The United States Department of Labor, Wage, and Hour Division explains:

The federal overtime provisions are contained in the Fair Labor Standards Act (FLSA). Unless exempt, employees covered by the Act must receive overtime pay for hours worked over 40 in a workweek at a rate not less than time and one-half their regular rates of pay. There is no limit in the Act on the number of hours employees aged 16 and older may work in any workweek. The Act does not require overtime pay for work on Saturdays, Sundays, holidays, or regular days of rest, unless overtime is worked on such days.

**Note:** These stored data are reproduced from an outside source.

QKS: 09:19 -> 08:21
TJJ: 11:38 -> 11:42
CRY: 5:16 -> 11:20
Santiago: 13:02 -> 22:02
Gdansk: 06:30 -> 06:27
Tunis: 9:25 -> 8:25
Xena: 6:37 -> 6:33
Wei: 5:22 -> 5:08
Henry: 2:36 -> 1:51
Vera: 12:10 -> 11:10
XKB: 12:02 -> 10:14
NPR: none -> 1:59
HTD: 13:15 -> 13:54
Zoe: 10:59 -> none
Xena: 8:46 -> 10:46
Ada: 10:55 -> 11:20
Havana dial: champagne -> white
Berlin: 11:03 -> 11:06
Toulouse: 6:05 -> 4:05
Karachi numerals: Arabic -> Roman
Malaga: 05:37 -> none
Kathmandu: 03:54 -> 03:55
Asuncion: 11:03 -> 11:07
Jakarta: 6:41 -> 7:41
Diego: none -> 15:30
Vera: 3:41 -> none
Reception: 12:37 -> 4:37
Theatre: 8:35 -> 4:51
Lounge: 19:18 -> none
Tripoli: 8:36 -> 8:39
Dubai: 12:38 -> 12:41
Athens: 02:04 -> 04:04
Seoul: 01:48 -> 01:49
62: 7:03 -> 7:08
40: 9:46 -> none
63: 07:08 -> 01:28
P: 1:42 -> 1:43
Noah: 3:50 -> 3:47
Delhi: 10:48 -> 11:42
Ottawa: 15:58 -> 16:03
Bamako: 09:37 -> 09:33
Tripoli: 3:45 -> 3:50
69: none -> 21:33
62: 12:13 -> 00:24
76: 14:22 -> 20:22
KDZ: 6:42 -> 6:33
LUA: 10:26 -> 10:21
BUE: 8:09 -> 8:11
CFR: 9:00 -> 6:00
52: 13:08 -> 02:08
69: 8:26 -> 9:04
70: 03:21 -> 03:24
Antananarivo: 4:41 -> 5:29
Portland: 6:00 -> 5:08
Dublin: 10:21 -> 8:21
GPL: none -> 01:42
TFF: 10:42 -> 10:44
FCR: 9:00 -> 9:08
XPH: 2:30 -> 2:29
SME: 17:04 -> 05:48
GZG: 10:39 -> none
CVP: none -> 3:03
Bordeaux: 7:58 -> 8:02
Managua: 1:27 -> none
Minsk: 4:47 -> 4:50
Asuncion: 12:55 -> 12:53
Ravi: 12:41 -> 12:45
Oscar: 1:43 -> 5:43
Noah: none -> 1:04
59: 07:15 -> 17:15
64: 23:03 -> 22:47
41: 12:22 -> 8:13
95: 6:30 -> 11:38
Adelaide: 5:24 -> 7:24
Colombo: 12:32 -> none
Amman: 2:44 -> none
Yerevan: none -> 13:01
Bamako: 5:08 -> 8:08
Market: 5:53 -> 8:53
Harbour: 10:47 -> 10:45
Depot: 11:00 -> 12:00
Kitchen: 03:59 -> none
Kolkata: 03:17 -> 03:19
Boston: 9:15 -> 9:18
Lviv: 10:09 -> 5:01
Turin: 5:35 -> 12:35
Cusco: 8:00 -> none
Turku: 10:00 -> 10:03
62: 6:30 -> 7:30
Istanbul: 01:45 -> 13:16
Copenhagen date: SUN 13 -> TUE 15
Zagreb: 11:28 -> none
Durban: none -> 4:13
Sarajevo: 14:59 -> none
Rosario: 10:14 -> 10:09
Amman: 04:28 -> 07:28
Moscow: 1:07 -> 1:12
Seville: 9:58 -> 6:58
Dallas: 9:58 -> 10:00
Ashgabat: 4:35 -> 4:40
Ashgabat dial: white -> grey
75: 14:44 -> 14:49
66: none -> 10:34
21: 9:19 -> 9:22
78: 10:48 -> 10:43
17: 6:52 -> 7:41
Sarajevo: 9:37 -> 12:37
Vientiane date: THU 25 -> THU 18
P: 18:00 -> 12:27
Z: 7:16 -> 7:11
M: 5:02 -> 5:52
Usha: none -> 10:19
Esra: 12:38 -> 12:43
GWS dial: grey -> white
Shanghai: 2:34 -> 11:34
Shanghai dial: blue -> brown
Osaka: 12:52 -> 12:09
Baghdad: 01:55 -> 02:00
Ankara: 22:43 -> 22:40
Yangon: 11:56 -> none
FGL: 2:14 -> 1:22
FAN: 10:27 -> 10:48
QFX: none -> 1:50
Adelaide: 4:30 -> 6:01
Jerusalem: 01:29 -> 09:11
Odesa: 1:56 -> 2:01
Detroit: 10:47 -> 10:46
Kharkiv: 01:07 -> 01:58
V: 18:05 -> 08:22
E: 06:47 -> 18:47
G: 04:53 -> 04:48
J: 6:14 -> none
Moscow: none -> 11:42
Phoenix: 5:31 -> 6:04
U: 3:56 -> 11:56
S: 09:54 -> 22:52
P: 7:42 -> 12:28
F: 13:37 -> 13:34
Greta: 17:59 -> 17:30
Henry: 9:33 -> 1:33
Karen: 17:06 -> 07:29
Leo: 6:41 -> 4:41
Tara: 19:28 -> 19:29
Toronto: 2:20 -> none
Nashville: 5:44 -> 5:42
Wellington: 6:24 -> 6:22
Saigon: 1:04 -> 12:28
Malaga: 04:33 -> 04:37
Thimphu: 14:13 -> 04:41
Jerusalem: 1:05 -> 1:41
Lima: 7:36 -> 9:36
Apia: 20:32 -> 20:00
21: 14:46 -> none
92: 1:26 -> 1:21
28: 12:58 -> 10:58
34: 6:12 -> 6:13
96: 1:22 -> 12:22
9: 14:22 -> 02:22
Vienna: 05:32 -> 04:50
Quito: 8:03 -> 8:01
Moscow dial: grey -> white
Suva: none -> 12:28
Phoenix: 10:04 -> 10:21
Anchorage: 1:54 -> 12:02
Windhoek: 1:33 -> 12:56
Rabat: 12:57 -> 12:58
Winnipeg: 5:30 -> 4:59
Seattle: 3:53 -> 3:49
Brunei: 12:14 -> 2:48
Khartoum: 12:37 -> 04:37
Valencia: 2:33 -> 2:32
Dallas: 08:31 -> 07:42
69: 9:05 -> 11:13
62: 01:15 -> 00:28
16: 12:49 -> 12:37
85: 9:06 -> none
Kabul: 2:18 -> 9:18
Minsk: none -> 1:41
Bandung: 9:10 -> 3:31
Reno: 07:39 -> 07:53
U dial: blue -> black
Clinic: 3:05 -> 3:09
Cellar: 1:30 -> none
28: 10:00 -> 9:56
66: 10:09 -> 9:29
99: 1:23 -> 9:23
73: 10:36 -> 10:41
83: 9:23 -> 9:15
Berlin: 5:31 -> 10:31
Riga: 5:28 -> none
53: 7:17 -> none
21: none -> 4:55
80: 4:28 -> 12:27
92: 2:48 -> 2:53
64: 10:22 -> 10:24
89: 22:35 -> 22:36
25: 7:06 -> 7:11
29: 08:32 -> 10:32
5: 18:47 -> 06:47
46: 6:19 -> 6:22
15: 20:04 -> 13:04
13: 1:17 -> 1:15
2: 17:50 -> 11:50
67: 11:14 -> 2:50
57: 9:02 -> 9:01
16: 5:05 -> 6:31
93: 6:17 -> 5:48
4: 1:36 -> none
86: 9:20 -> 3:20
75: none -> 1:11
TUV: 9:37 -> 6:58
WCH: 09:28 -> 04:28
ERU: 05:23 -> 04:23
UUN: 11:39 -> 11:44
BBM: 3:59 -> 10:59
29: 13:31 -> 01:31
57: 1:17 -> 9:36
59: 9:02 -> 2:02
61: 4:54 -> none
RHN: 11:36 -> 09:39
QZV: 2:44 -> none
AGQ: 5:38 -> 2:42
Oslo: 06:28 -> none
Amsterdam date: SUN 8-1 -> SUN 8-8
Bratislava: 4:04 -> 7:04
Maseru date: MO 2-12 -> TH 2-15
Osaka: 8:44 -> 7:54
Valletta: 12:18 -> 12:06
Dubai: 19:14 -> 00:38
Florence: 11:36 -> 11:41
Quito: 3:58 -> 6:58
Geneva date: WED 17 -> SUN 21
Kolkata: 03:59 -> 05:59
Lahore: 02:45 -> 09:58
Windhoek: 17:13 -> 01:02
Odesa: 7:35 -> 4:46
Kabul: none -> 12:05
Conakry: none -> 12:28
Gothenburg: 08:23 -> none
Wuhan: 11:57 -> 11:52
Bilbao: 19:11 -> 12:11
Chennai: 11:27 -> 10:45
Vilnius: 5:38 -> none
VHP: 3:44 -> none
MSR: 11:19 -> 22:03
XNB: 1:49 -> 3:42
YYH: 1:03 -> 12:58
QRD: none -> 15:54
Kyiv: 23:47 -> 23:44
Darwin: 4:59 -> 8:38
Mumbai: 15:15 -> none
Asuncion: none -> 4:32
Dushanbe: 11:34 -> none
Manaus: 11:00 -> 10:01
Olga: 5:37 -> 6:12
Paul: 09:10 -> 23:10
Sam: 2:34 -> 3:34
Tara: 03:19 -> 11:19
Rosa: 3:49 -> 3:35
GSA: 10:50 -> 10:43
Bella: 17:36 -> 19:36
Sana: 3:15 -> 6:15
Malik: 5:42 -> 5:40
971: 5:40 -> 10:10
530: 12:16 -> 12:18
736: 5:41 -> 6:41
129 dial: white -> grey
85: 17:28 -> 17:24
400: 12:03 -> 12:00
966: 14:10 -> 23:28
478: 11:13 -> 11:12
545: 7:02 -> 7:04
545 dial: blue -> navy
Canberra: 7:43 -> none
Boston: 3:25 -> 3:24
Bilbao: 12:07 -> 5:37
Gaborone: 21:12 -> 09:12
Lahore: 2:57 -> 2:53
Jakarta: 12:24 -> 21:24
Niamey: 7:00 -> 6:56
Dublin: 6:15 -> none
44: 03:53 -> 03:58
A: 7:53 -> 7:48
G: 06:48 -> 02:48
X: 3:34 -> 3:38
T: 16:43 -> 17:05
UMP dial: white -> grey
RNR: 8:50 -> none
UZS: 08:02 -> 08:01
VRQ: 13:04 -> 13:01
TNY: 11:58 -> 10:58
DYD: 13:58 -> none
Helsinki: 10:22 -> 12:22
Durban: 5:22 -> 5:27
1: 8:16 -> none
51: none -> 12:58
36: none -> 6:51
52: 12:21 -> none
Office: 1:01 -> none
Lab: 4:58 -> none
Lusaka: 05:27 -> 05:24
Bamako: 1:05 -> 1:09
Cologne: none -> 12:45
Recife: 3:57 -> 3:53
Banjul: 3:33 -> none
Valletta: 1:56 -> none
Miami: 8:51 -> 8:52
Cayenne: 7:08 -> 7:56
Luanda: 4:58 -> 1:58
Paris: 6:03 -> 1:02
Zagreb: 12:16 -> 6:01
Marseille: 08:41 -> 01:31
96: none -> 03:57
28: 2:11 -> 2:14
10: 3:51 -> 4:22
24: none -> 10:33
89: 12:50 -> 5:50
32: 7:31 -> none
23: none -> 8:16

1. The definition of the “workweek” is not Sunday through Saturday.

A workweek consists of seven consecutive 24-hour periods. The workweek does not have to coincide with the calendar week. For example, a workweek for a restaurant chef may be Wednesday through Sunday, with Monday and Tuesday off.

If that chef works ten hours on Wednesday, Thursday, Friday, and Saturday, he has worked 40 hours. Any hours worked on Sunday are overtime hours. The employer may not say that Sunday is the beginning of a new workweek. Sunday is the last day of the chef’s workweek, and in this scenario he is entitled to overtime pay for hours worked on Sunday.

2. Employees may not waive overtime.

Some less scrupulous employers may ask employees to waive their right to overtime pay, and take “comp time” instead. Comp time is time paid time off in place of overtime. For example, you work 42 hours one week. The next week you work 38 hours. You are paid your regular rate of pay for 40 hours each of those two weeks.

This is illegal. Overtime hours must be paid overtime rates, and the employee is not allowed to waive this right any more than an employer is allowed to ask.

If an employee works unauthorized overtime hours, the employer may choose to discipline the employee. However, the employer has no choice and must pay overtime wages for any and all overtime worked, whether or not it was authorized.

3. Regular rate of pay sometimes includes more than wages.

Paul Edwards explains in Winning in Overtime:

An employee’s regular rate of pay actually includes all forms of compensation (not expressly exempted), including base hourly wage, nondiscretionary bonuses, commissions, on-call pay, shift differentials, reasonable cost of meals, lodging, and cash benefit payments from Section 125 Cafeteria Plans. It does not include gifts, such as purely discretionary Christmas bonuses or turkeys, vacation, or sick pay.

Also, it is illegal for employers to call all bonuses “discretionary” in order to avoid paying accurate overtime wages. If your job includes commissions and bonuses as part of your pay package, these amounts must be included in overtime wage calculations.